Hello,
I'm new on W4M. I did a PCA on a big dataset (300 samples) which ran well. However my PLS analysis ran over the walltime.
Could you help?
Thank you
Simon
Galaxy Tool ID: |
toolshed.g2.bx.psu.edu/repos/ethevenot/multivariate/Multivariate/2.3.10 |
Galaxy Tool Version: |
2.3.10 |
Tool Version: |
None |
Tool Standard Output: |
stdout |
Tool Standard Error: |
stderr |
Tool Exit Code: |
None |
History Content API ID: |
6eece17699c62b74 |
Job API ID: |
777ca7cf1c191b30 |
History API ID: |
49f747565f9af515 |
UUID: |
85bac157-afee-42a2-8da7-c0f754be2cb5 |
@ethevenot, the current setting is 12h.
Is it normal for you that it take so long?
I do not know how many features you have but this running time seems definitely too long (it should take < 1 min). Feel free to share your history with me (etienne.thevenot@cea.fr) or send me the 3 .tsv tables if you wish.
Best wishes,
Etienne.
1 « J'aime »
Which is the response feature you are trying to predict by PLS(-DA)?
Hello Etienne,
I'm trying to predict the Family
I did a few cheks on your data and here are some comments.
- I reproduce your results: PCA OK in a few seconds and PLS-DA to predict the 'family' response is still not converging after many seconds.
- Your dataset contains ~100X more features than samples (so a high risk of overfitting), and two of your 5 classes contain less than 7 samples (which is very few; in any case, the cross-validation argument, which is 7 by default, should be lowered).
- I therefore focused on the 2 classes with the most of the samples, randomly selected 1/10 of the features, and selected only two components. I end up in a few seconds with a significant model. I could also obtain a significant model with the 3 main classes and 2 (or 3) components in a few minutes.
Thank you very much ! I've been struggling a while with that dataset !
So do you suggest that I should :
- Increase my detection threshold to keep less features during pre-processing?
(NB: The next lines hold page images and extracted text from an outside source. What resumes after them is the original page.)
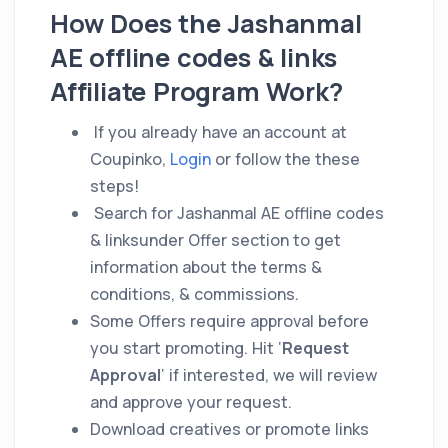
How Does the Jashanmal
AE offline codes & links
Affiliate Program Work?
If you already have an account at
Coupinko,
Login
or follow the these
steps!
Search for Jashanmal AE offline codes
& linksunder Offer section to get
information about the terms &
conditions, & commissions.
Some Offers require approval before
you start promoting. Hit ‘
Request
Approval
‘ if interested, we will review
and approve your request.
Download creatives or promote links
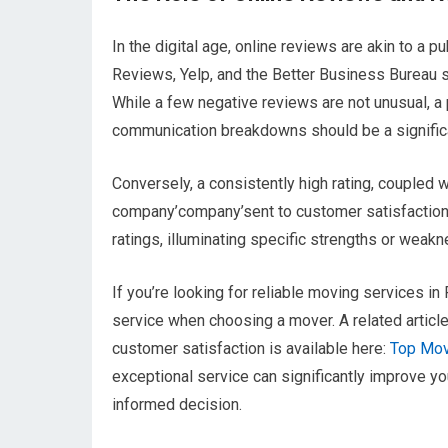
In the digital age, online reviews are akin to a
Reviews, Yelp, and the Better Business Bureau se
While a few negative reviews are not unusual, a
communication breakdowns should be a significa
Conversely, a consistently high rating, coupled w
company’company’sent to customer satisfaction.
ratings, illuminating specific strengths or weak
If you’re looking for reliable moving services i
service when choosing a mover. A related artic
customer satisfaction is available here:
Top Mov
exceptional service can significantly improve y
informed decision.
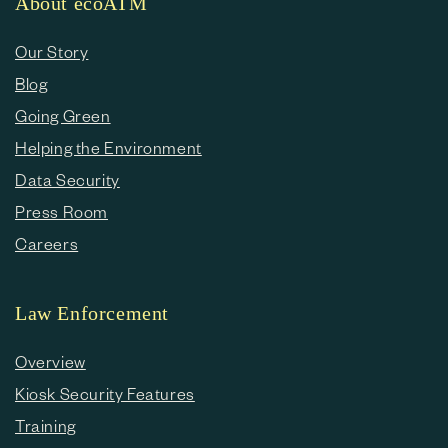
About ecoATM
Our Story
Blog
Going Green
Helping the Environment
Data Security
Press Room
Careers
Law Enforcement
Overview
Kiosk Security Features
Training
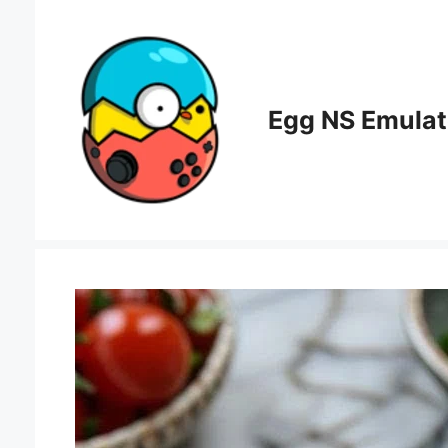
Skip
to
content
Egg NS Emulat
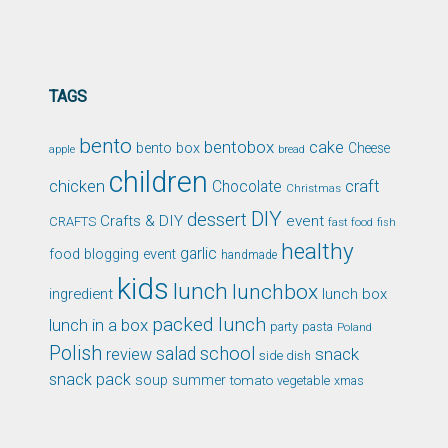
TAGS
bento
bentobox
cake
bento box
Cheese
apple
bread
children
chicken
craft
Chocolate
Christmas
DIY
dessert
Crafts & DIY
event
CRAFTS
fast food
fish
healthy
garlic
food blogging event
handmade
kids
lunch
lunchbox
ingredient
lunch box
packed lunch
lunch in a box
party
pasta
Poland
Polish
school
salad
snack
review
side dish
snack pack
soup
summer
tomato
xmas
vegetable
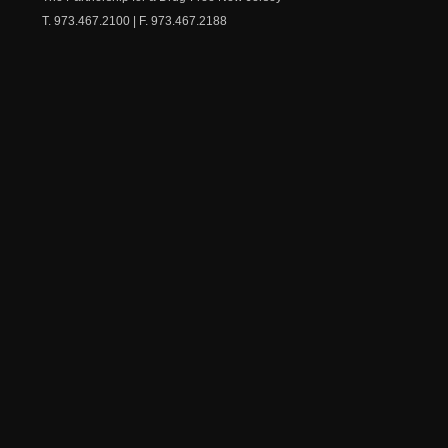
T. 973.467.2100 | F. 973.467.2188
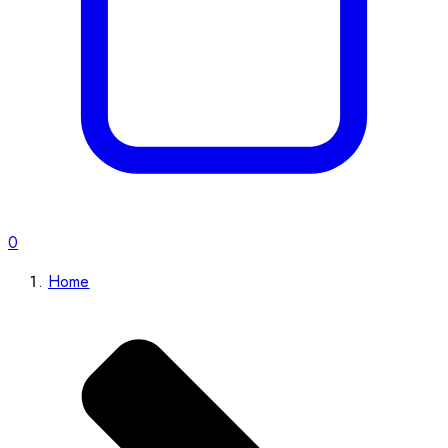
0
Home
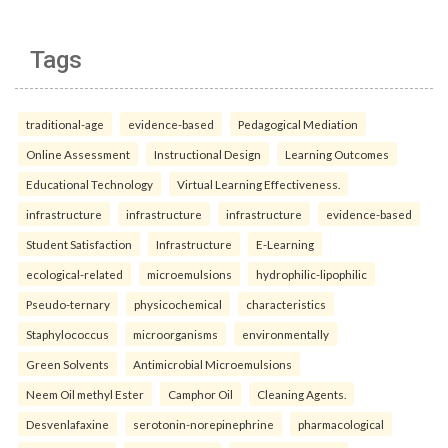
Tags
traditional-age
evidence-based
Pedagogical Mediation
Online Assessment
Instructional Design
Learning Outcomes
Educational Technology
Virtual Learning Effectiveness.
infrastructure
infrastructure
infrastructure
evidence-based
Student Satisfaction
Infrastructure
E-Learning
ecological-related
microemulsions
hydrophilic-lipophilic
Pseudo-ternary
physicochemical
characteristics
Staphylococcus
microorganisms
environmentally
Green Solvents
Antimicrobial Microemulsions
Neem Oil methyl Ester
Camphor Oil
Cleaning Agents.
Desvenlafaxine
serotonin-norepinephrine
pharmacological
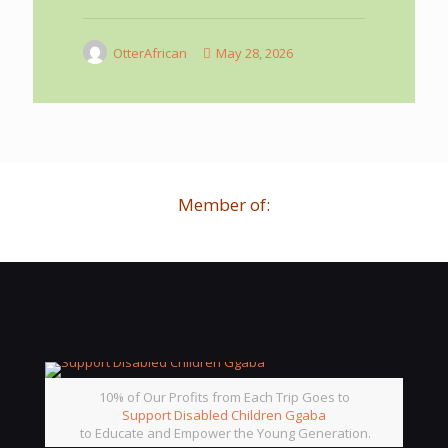
OtterAfrican
May 28, 2026
Member of:
10% of Our Profits from Each Trip Goes to
Support Disabled Children Ggaba
to Educate and Empower the Young Generation.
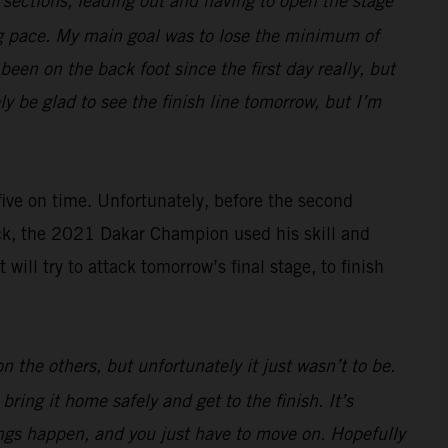
e sections, leading out and having to open the stage
ng pace. My main goal was to lose the minimum of
een on the back foot since the first day really, but
ely be glad to see the finish line tomorrow, but I’m
 five on time. Unfortunately, before the second
ack, the 2021 Dakar Champion used his skill and
ll try to attack tomorrow’s final stage, to finish
 the others, but unfortunately it just wasn’t to be.
ring it home safely and get to the finish. It’s
hings happen, and you just have to move on. Hopefully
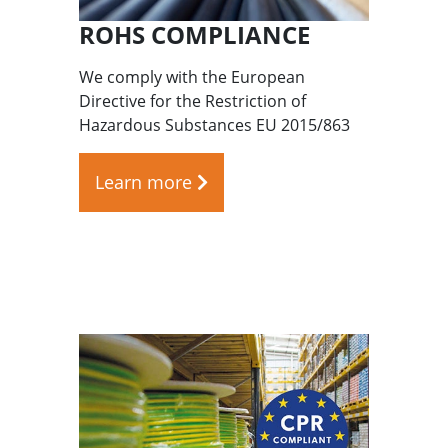
ROHS COMPLIANCE
We comply with the European
Directive for the Restriction of
Hazardous Substances EU 2015/863
Learn more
- Replace the classes with few samples by a class "other" in my sampleMetadata file?
Thanks again
I assume that some (many) of your features are noise which should indeed be filtered during preprocessing or quality controls.
I would first analyze your 3 main classes in the classical way. You might also group the remaining samples in a 4th class.